ESPN Playbook recently turned to Iman Shumpert and three pros from different sports who exude swagger.
Shumpert joined San Antonio Spurs guard Danny Green, Tampa Bay Rays third baseman Evan Longoria and Pittsburgh Steelers linebacker LaMarr Woodley — to get their take.
Here is what Shumpert had to say:
1. What does it mean to you to have swagger as an athlete?
Shumpert: “Swagger as an athlete is undoubtedly doing whatever it takes to win, but making it look easy. It’s an energy you bring that lets your game speak for itself. It’s the way you carry yourself on and off the court that makes people want to watch you. Swagger is not about what you do; it’s how you do it. It’s not what you wear; it’s how you wear it.”

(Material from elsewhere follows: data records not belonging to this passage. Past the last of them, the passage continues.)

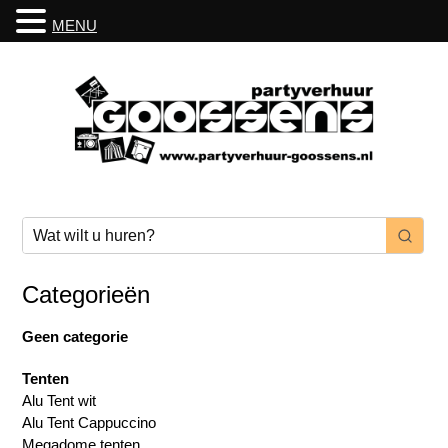
MENU
Categorieën
Geen categorie
Tenten
Alu Tent wit
Alu Tent Cappuccino
Megadome tenten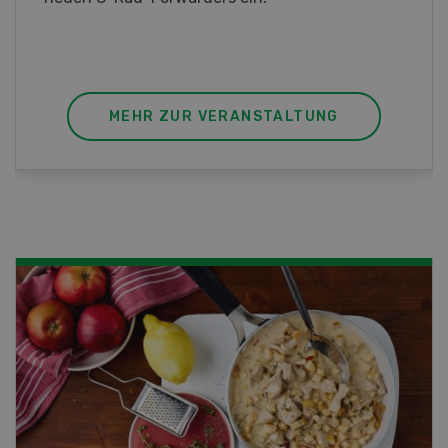
MEHR ZUR VERANSTALTUNG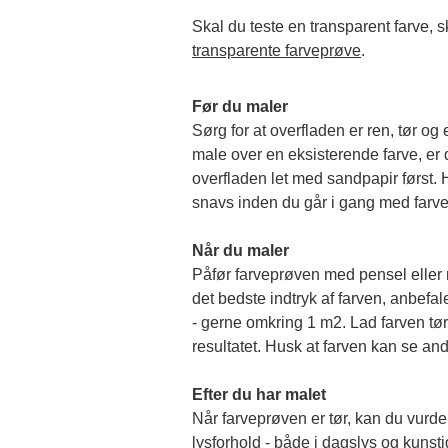
transparente farveprøve
.
Før du maler
Sørg for at overfladen er ren, tør og 
male over en eksisterende farve, er de
overfladen let med sandpapir først. Hu
snavs inden du går i gang med farv
Når du maler
Påfør farveprøven med pensel eller rul
det bedste indtryk af farven, anbefale
- gerne omkring 1 m2. Lad farven tørr
resultatet. Husk at farven kan se and
Efter du har malet
Når farveprøven er tør, kan du vurder
lysforhold - både i dagslys og kunstigt 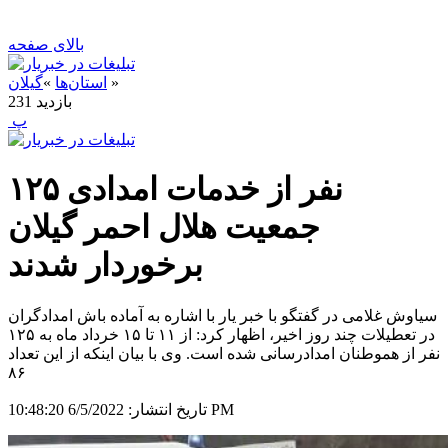
بالای صفحه
»
استان‌ها
»
گیلان
بازدید
231
‍ پ
۱۲۵ نفر از خدمات امدادی
جمعیت هلال احمر گیلان
برخوردار شدند
سیاوش غلامی در گفتگو با خبر یار با اشاره به آماده باش امدادگران
در تعطیلات چند روز اخیر، اظهار کرد: از ۱۱ تا ۱۵ خرداد ماه به ۱۲۵
نفر از هموطنان امدادرسانی شده است. وی با بیان اینکه از این تعداد
۸۶
6/5/2022 10:48:20 PM
تاریخ انتشار: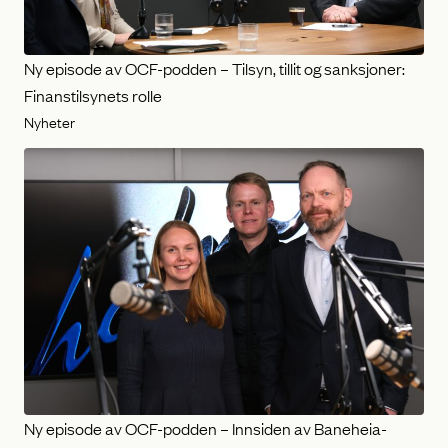
Ny episode av OCF-podden – Tilsyn, tillit og sanksjoner:
Finanstilsynets rolle
Nyheter
Ny episode av OCF-podden – Innsiden av Baneheia-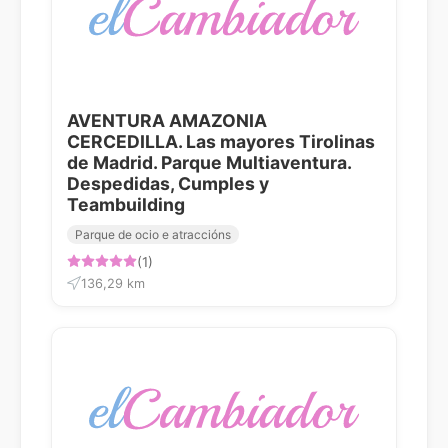
AVENTURA AMAZONIA
CERCEDILLA. Las mayores Tirolinas
de Madrid. Parque Multiaventura.
Despedidas, Cumples y
Teambuilding
Parque de ocio e atraccións
(1)
136,29 km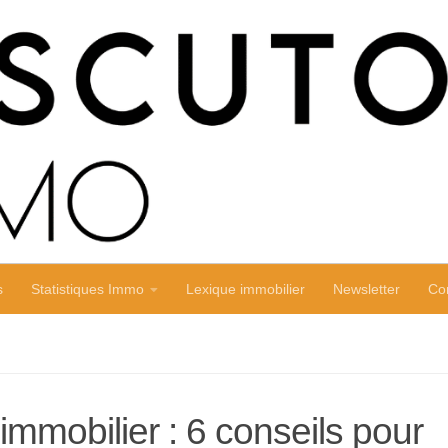
s
Statistiques Immo
Lexique immobilier
Newsletter
Co
mmobilier : 6 conseils pour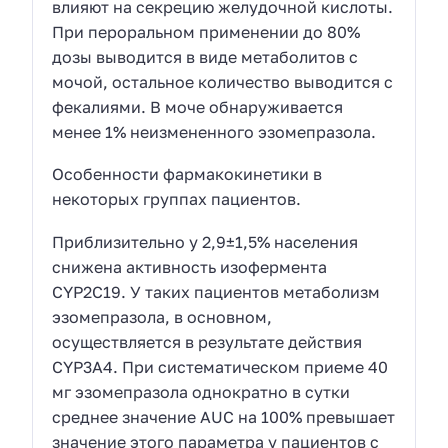
влияют на секрецию желудочной кислоты.
При пероральном применении до 80%
дозы выводится в виде метаболитов с
мочой, остальное количество выводится с
фекалиями. В моче обнаруживается
менее 1% неизмененного эзомепразола.
Особенности фармакокинетики в
некоторых группах пациентов.
Приблизительно у 2,9±1,5% населения
снижена активность изофермента
CYP2C19. У таких пациентов метаболизм
эзомепразола, в основном,
осуществляется в результате действия
CYP3A4. При систематическом приеме 40
мг эзомепразола однократно в сутки
среднее значение AUC на 100% превышает
значение этого параметра у пациентов с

2. How do you think, or how have you been told, you have swagger?
Shumpert: “Of course I have been. I think it’s in my attitude and confidence. I may not always be the best dressed, but I bet everyone in the room will know I’m there. You have to have a presence. I’m not like everyone else and I carry myself as such. In order to have swagger, you have to have an aura, a vibe that surrounds you that makes everyone interested to know more. And I think I have that.”

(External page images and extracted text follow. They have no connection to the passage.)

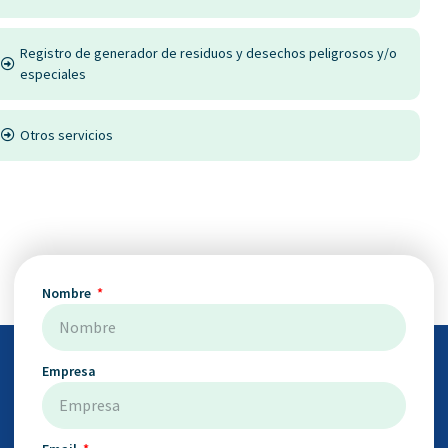
Registro de generador de residuos y desechos peligrosos y/o
especiales
Otros servicios
Nombre
Empresa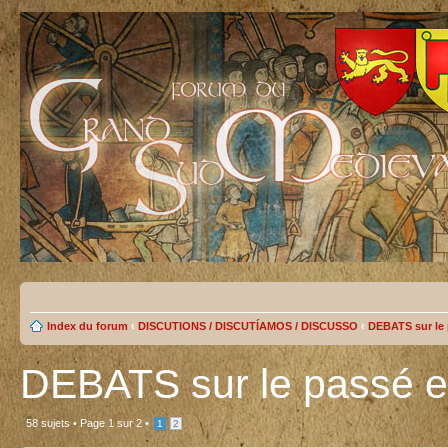
Index du forum
‹
DISCUTIONS / DISCUTÍAMOS / DISCUSSO
‹
DEBATS sur le 
DEBATS sur le passé et
58 sujets •
Page
1
sur
2
•
1
2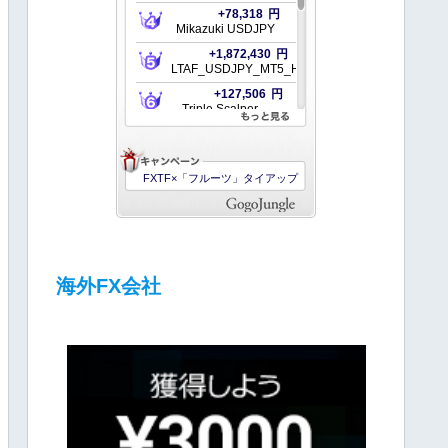
海外FX会社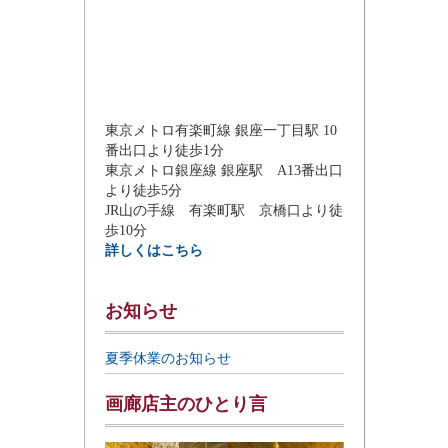
東京メトロ有楽町線 銀座一丁目駅 10
番出口より徒歩1分
東京メトロ銀座線 銀座駅 A13番出口
より徒歩5分
JR山の手線 有楽町駅 京橋口より徒
歩10分
詳しくはこちら
お知らせ
夏季休業のお知らせ
画廊店主のひとり言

3. Who was the first athlete, in your mind, to have/popularize swagger?
Shumpert: “Michael Jordan, without a doubt. He had a hunger to win every single time he stepped on the court. His energy and desire is what separated him from everyone else. He was a true lover of basketball, not about the materialistic things that come with the game today. He said it best, ‘It’s not about the shoes; it’s about what you do in them.’ When you hear the name Michael Jordan, what do you think of? Exactly.”
4. Which athletes in any sport nowadays have the most swagger to you?
Shumpert: “I feel basketball players have the most swag because we have less equipment on and everyone knows our faces. Basketball being the most finesse sport, in my opinion, makes it easy to steal that shine.”
5. Do you think the word “swagger” is misused or overused at all?
Shumpert: “I do think the word is overused and misused. People are starting to use the word to brag, but seem less cocky. It’s used to flaunt money and other things that a lot of people can’t buy. I enjoy the fact that people can relate to me. I’m not a fan of fads or trends; I like to create my own. Originality is key; I like to create my own phrases.”
6. Is there a word you created to replace “swagger” to describe an athlete?
Shumpert: “I use the word ‘swayyy.’ It’s more than ‘swagger.’ I’d like to consider it the ultimate level of perfection and extraordinaire that only certain individuals achieve. It’s more exclusive. Nowadays, anyone can have swag. Not everyone has what it takes to walk in ‘swayyyin’ #post90s.”